§ EXERCISE MATERIAL:
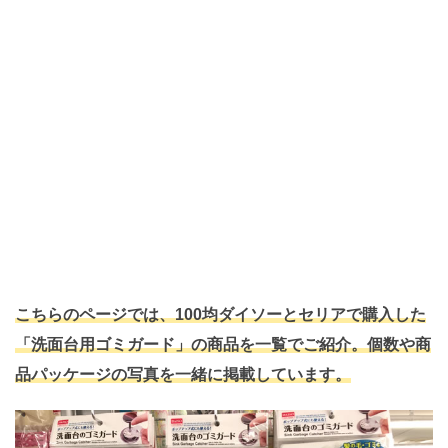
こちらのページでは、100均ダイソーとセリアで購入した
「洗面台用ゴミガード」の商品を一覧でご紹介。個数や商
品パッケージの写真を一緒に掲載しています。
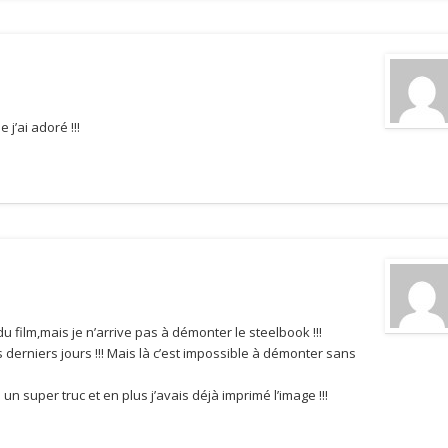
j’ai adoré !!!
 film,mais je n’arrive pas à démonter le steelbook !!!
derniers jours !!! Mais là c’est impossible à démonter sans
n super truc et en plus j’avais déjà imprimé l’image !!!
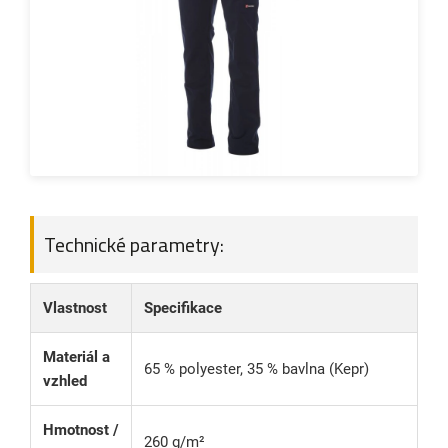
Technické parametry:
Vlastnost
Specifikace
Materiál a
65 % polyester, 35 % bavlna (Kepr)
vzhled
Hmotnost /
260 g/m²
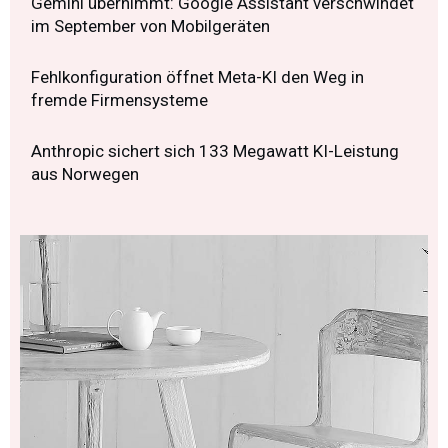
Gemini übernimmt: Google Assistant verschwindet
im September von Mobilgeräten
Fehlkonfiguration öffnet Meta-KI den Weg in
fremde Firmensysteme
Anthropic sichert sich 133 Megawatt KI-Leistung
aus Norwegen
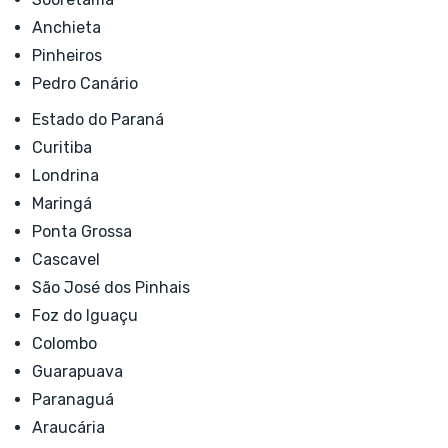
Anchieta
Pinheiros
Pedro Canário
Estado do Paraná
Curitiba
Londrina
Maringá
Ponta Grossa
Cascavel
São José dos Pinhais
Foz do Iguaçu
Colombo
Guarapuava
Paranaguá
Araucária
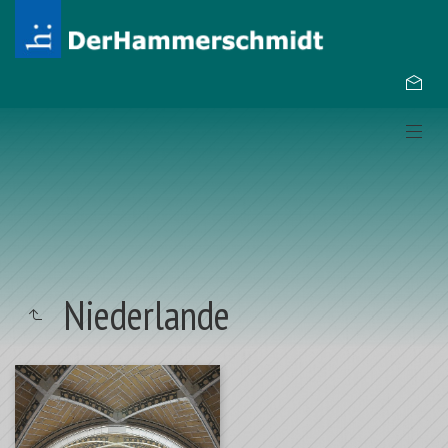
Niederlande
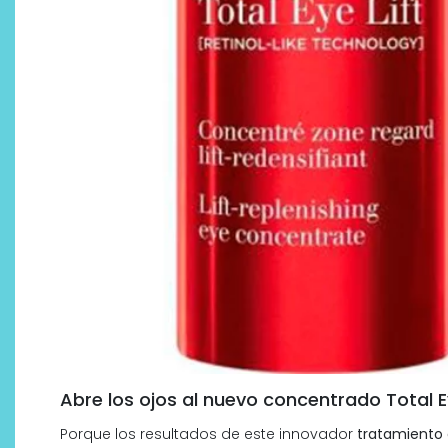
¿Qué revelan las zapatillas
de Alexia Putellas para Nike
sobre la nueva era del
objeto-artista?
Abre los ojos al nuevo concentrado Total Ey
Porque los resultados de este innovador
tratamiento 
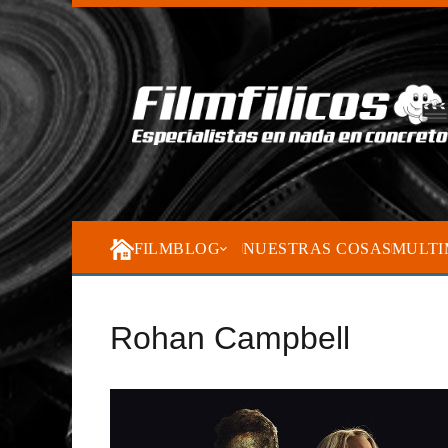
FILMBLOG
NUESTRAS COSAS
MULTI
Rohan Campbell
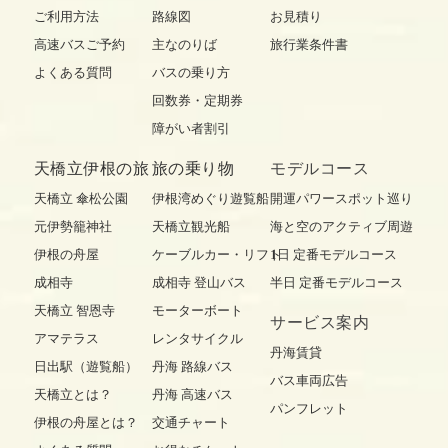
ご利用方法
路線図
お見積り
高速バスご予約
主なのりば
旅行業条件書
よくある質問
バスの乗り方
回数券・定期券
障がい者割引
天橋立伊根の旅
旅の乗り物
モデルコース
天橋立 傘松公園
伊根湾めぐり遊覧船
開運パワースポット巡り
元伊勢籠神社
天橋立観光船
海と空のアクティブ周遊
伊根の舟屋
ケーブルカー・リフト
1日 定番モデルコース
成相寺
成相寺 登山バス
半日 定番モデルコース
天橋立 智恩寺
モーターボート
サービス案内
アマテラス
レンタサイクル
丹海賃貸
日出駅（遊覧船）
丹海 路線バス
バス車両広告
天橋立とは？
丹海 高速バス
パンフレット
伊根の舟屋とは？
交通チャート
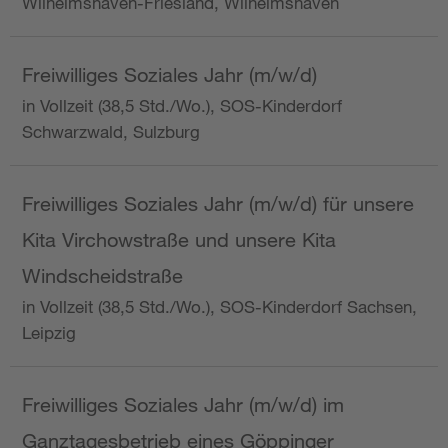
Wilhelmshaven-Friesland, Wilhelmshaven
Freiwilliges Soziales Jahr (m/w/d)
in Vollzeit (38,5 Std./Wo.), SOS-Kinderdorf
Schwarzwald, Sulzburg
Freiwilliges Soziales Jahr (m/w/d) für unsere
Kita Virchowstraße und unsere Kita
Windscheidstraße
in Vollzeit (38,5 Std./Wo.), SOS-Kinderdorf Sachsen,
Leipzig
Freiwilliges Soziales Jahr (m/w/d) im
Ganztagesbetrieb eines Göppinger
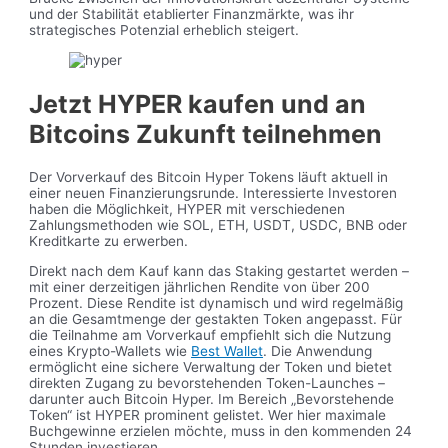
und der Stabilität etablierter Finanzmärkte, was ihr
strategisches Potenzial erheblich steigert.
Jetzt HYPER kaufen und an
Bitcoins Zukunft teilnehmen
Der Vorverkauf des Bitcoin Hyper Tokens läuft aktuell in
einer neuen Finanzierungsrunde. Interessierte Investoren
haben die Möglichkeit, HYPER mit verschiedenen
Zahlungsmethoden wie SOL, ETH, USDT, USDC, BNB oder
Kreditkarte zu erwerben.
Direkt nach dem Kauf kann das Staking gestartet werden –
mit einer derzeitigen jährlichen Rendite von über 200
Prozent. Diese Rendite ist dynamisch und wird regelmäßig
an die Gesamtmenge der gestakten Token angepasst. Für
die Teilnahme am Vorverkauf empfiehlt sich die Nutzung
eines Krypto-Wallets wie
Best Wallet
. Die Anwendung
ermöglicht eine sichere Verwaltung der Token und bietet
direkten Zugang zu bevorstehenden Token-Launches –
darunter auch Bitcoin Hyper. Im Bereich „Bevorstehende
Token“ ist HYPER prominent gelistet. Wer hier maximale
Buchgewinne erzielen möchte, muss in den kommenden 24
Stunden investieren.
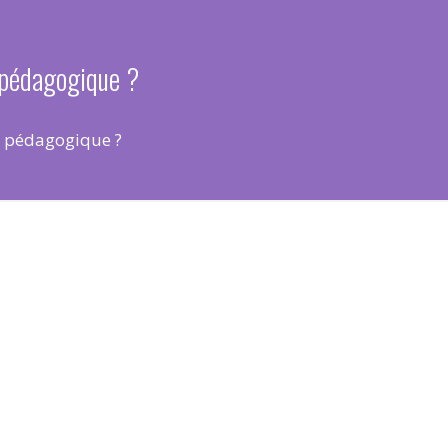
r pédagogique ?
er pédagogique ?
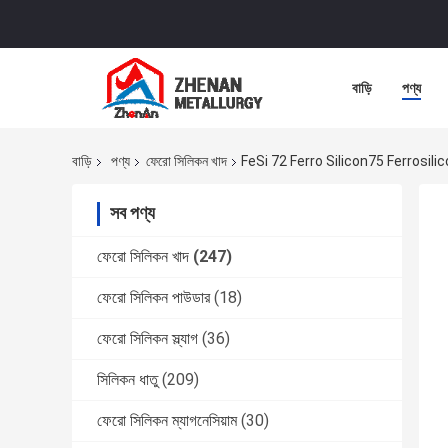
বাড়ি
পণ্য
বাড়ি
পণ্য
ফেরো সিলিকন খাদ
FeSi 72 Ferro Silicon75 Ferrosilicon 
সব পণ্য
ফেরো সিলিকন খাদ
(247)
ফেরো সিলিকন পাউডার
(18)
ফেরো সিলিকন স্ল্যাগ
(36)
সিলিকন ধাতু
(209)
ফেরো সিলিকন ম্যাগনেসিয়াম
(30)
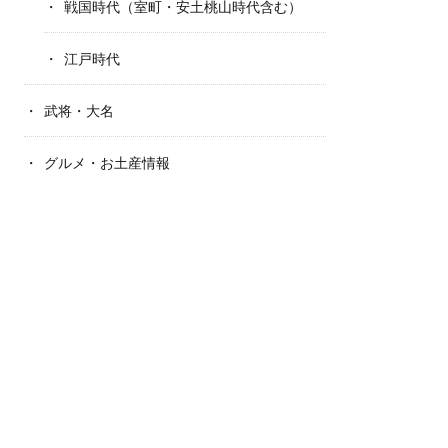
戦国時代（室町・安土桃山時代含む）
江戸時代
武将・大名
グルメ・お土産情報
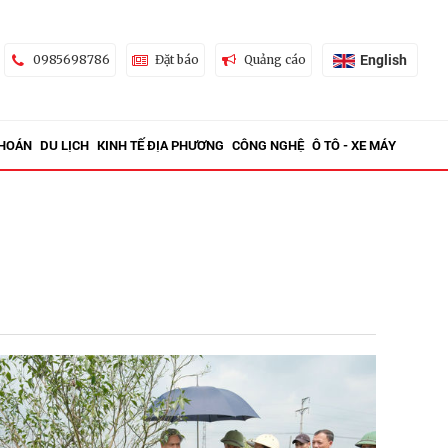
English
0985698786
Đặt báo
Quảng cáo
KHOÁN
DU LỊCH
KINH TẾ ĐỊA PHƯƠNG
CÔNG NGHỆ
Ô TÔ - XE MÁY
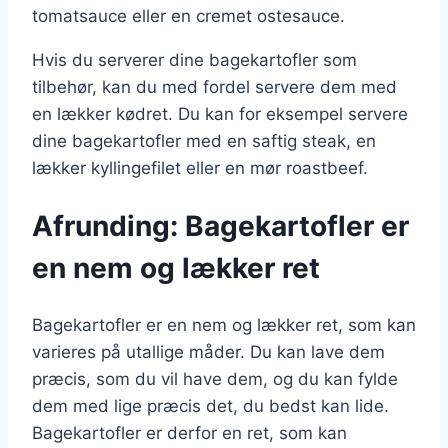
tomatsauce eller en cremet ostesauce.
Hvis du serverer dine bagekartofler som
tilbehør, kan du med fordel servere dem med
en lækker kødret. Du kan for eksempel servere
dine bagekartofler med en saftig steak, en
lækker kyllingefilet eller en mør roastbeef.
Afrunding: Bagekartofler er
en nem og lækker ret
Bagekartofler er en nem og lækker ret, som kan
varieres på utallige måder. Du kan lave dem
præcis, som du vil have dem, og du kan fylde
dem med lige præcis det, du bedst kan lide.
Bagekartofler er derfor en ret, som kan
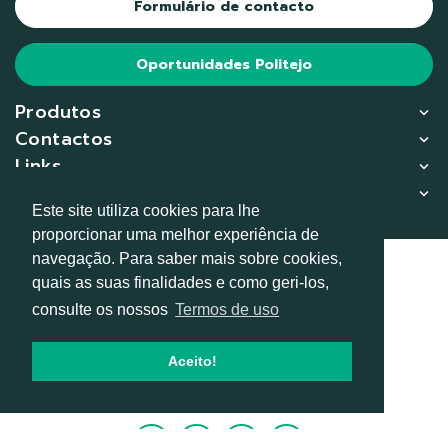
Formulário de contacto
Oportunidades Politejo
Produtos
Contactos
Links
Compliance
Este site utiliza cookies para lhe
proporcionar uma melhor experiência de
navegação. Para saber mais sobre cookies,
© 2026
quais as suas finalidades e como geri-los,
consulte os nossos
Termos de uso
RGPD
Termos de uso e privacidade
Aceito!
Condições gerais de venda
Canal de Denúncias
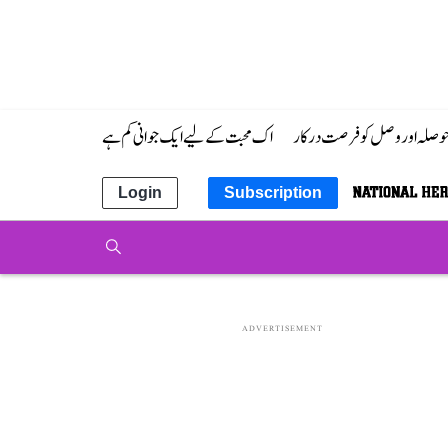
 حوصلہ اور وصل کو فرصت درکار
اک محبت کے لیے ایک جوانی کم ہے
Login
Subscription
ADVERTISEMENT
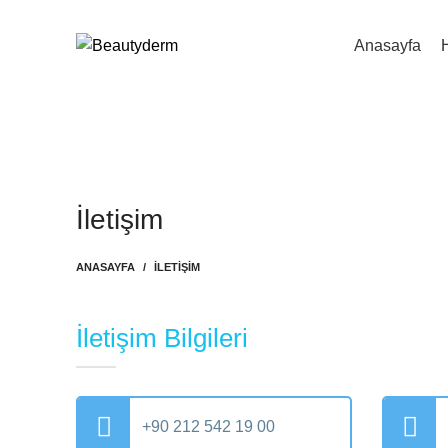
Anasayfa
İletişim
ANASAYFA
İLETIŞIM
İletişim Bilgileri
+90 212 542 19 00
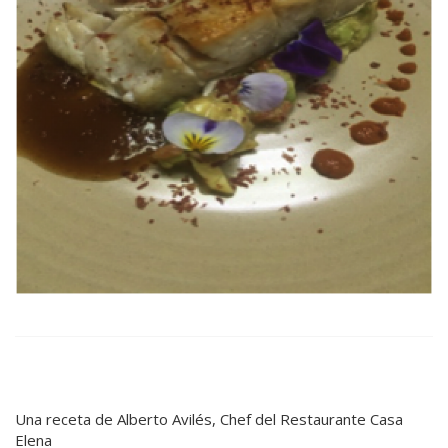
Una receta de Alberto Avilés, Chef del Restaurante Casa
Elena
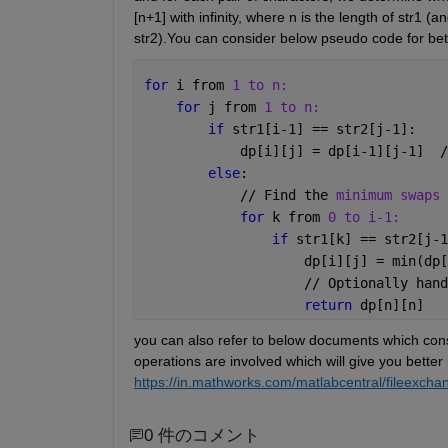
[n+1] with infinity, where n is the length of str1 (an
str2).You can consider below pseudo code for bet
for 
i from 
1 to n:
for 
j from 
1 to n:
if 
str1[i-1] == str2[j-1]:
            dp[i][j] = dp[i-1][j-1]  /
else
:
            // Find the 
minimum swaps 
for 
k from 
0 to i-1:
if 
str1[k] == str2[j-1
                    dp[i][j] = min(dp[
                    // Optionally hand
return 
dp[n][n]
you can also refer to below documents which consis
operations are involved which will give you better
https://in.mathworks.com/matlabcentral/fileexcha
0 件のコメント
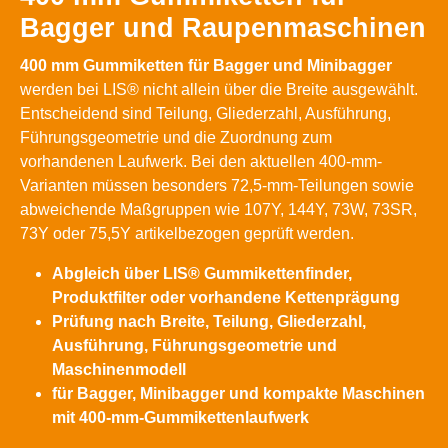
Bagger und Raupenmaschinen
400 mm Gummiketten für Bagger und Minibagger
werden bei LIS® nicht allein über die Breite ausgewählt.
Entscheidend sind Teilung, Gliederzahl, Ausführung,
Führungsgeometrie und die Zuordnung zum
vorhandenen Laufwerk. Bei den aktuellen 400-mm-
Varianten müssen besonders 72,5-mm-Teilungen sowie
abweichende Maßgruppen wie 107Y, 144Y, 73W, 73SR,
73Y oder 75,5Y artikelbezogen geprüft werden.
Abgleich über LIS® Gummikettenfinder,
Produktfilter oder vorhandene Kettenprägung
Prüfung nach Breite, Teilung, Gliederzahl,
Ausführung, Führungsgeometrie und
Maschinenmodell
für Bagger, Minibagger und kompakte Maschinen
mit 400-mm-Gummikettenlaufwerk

§ TASK ITEM: Each line above must be repeated exactly in the answer, with pictures omitted.

§ WRITTEN SOLUTION:
こちらのページでは、100均ダイソーとセリアで購入した
「洗面台用ゴミガード」の商品を一覧でご紹介。個数や商
品パッケージの写真を一緒に掲載しています。
j’ai adoré !!!
 film,mais je n’arrive pas à démonter le steelbook !!!
derniers jours !!! Mais là c’est impossible à démonter sans
n super truc et en plus j’avais déjà imprimé l’image !!!
Technické parametry:
Vlastnost
Specifikace
Materiál a
65 % polyester, 35 % bavlna (Kepr)
vzhled
Hmotnost /
260 g/m²
Gemini übernimmt: Google Assistant verschwindet
im September von Mobilgeräten
Fehlkonfiguration öffnet Meta-KI den Weg in
fremde Firmensysteme
Anthropic sichert sich 133 Megawatt KI-Leistung
aus Norwegen
Anchieta
Pinheiros
Pedro Canário
Estado do Paraná
Curitiba
Londrina
Maringá
Ponta Grossa
Cascavel
São José dos Pinhais
Foz do Iguaçu
Colombo
Guarapuava
Paranaguá
Araucária
Niederlande
¿Qué revelan las zapatillas
de Alexia Putellas para Nike
sobre la nueva era del
objeto-artista?
Abre los ojos al nuevo concentrado Total Ey
Porque los resultados de este innovador
tratamiento 
FILMBLOG
NUESTRAS COSAS
MULTI
Rohan Campbell
ご利用方法
路線図
お見積り
高速バスご予約
主なのりば
旅行業条件書
よくある質問
バスの乗り方
回数券・定期券
障がい者割引
天橋立伊根の旅
旅の乗り物
モデルコース
天橋立 傘松公園
伊根湾めぐり遊覧船
開運パワースポット巡り
元伊勢籠神社
天橋立観光船
海と空のアクティブ周遊
伊根の舟屋
ケーブルカー・リフト
1日 定番モデルコース
成相寺
成相寺 登山バス
半日 定番モデルコース
天橋立 智恩寺
モーターボート
サービス案内
アマテラス
レンタサイクル
丹海賃貸
日出駅（遊覧船）
丹海 路線バス
バス車両広告
天橋立とは？
丹海 高速バス
パンフレット
伊根の舟屋とは？
交通チャート
Wilhelmshaven-Friesland, Wilhelmshaven
Freiwilliges Soziales Jahr (m/w/d)
in Vollzeit (38,5 Std./Wo.), SOS-Kinderdorf
Schwarzwald, Sulzburg
Freiwilliges Soziales Jahr (m/w/d) für unsere
Kita Virchowstraße und unsere Kita
Windscheidstraße
in Vollzeit (38,5 Std./Wo.), SOS-Kinderdorf Sachsen,
Leipzig
Freiwilliges Soziales Jahr (m/w/d) im
Ganztagesbetrieb eines Göppinger
und der Stabilität etablierter Finanzmärkte, was ihr
strategisches Potenzial erheblich steigert.
Jetzt HYPER kaufen und an
Bitcoins Zukunft teilnehmen
Der Vorverkauf des Bitcoin Hyper Tokens läuft aktuell in
einer neuen Finanzierungsrunde. Interessierte Investoren
haben die Möglichkeit, HYPER mit verschiedenen
Zahlungsmethoden wie SOL, ETH, USDT, USDC, BNB oder
Kreditkarte zu erwerben.
Direkt nach dem Kauf kann das Staking gestartet werden –
mit einer derzeitigen jährlichen Rendite von über 200
Prozent. Diese Rendite ist dynamisch und wird regelmäßig
an die Gesamtmenge der gestakten Token angepasst. Für
die Teilnahme am Vorverkauf empfiehlt sich die Nutzung
eines Krypto-Wallets wie
Best Wallet
. Die Anwendung
ermöglicht eine sichere Verwaltung der Token und bietet
direkten Zugang zu bevorstehenden Token-Launches –
darunter auch Bitcoin Hyper. Im Bereich „Bevorstehende
Token“ ist HYPER prominent gelistet. Wer hier maximale
Buchgewinne erzielen möchte, muss in den kommenden 24
Stunden investieren.
r pédagogique ?
er pédagogique ?
বাড়ি
পণ্য
বাড়ি
পণ্য
ফেরো সিলিকন খাদ
FeSi 72 Ferro Silicon75 Ferrosilicon 
সব পণ্য
ফেরো সিলিকন খাদ
(247)
ফেরো সিলিকন পাউডার
(18)
ফেরো সিলিকন স্ল্যাগ
(36)
সিলিকন ধাতু
(209)
ফেরো সিলিকন ম্যাগনেসিয়াম
(30)
戦国時代（室町・安土桃山時代含む）
江戸時代
武将・大名
グルメ・お土産情報
English
0985698786
Đặt báo
Quảng cáo
KHOÁN
DU LỊCH
KINH TẾ ĐỊA PHƯƠNG
CÔNG NGHỆ
Ô TÔ - XE MÁY
tomatsauce eller en cremet ostesauce.
Hvis du serverer dine bagekartofler som
tilbehør, kan du med fordel servere dem med
en lækker kødret. Du kan for eksempel servere
dine bagekartofler med en saftig steak, en
lækker kyllingefilet eller en mør roastbeef.
Afrunding: Bagekartofler er
en nem og lækker ret
Bagekartofler er en nem og lækker ret, som kan
varieres på utallige måder. Du kan lave dem
præcis, som du vil have dem, og du kan fylde
dem med lige præcis det, du bedst kan lide.
Bagekartofler er derfor en ret, som kan
Formulário de contacto
Oportunidades Politejo
Produtos
Contactos
Links
Compliance
Este site utiliza cookies para lhe
proporcionar uma melhor experiência de
navegação. Para saber mais sobre cookies,
© 2026
quais as suas finalidades e como geri-los,
consulte os nossos
Termos de uso
RGPD
Termos de uso e privacidade
Aceito!
Condições gerais de venda
Canal de Denúncias
 حوصلہ اور وصل کو فرصت درکار
اک محبت کے لیے ایک جوانی کم ہے
Login
Subscription
ADVERTISEMENT
Anasayfa
İletişim
ANASAYFA
İLETIŞIM
İletişim Bilgileri
+90 212 542 19 00
Una receta de Alberto Avilés, Chef del Restaurante Casa
Elena
[n+1] with infinity, where n is the length of str1 (an
str2).You can consider below pseudo code for bet
for 
i from 
1 to n:
for 
j from 
1 to n:
if 
str1[i-1] == str2[j-1]:
            dp[i][j] = dp[i-1][j-1]  /
else
:
            // Find the 
minimum swaps 
for 
k from 
0 to i-1:
if 
str1[k] == str2[j-1
                    dp[i][j] = min(dp[
                    // Optionally hand
return 
dp[n][n]
you can also refer to below documents which consis
operations are involved which will give you better
https://in.mathworks.com/matlabcentral/fileexcha
0 件のコメント
Bagger und Raupenmaschinen
400 mm Gummiketten für Bagger und Minibagger
werden bei LIS® nicht allein über die Breite ausgewählt.
Entscheidend sind Teilung, Gliederzahl, Ausführung,
Führungsgeometrie und die Zuordnung zum
vorhandenen Laufwerk. Bei den aktuellen 400-mm-
Varianten müssen besonders 72,5-mm-Teilungen sowie
abweichende Maßgruppen wie 107Y, 144Y, 73W, 73SR,
73Y oder 75,5Y artikelbezogen geprüft werden.
Abgleich über LIS® Gummikettenfinder,
Produktfilter oder vorhandene Kettenprägung
Prüfung nach Breite, Teilung, Gliederzahl,
Ausführung, Führungsgeometrie und
Maschinenmodell
für Bagger, Minibagger und kompakte Maschinen
mit 400-mm-Gummikettenlaufwerk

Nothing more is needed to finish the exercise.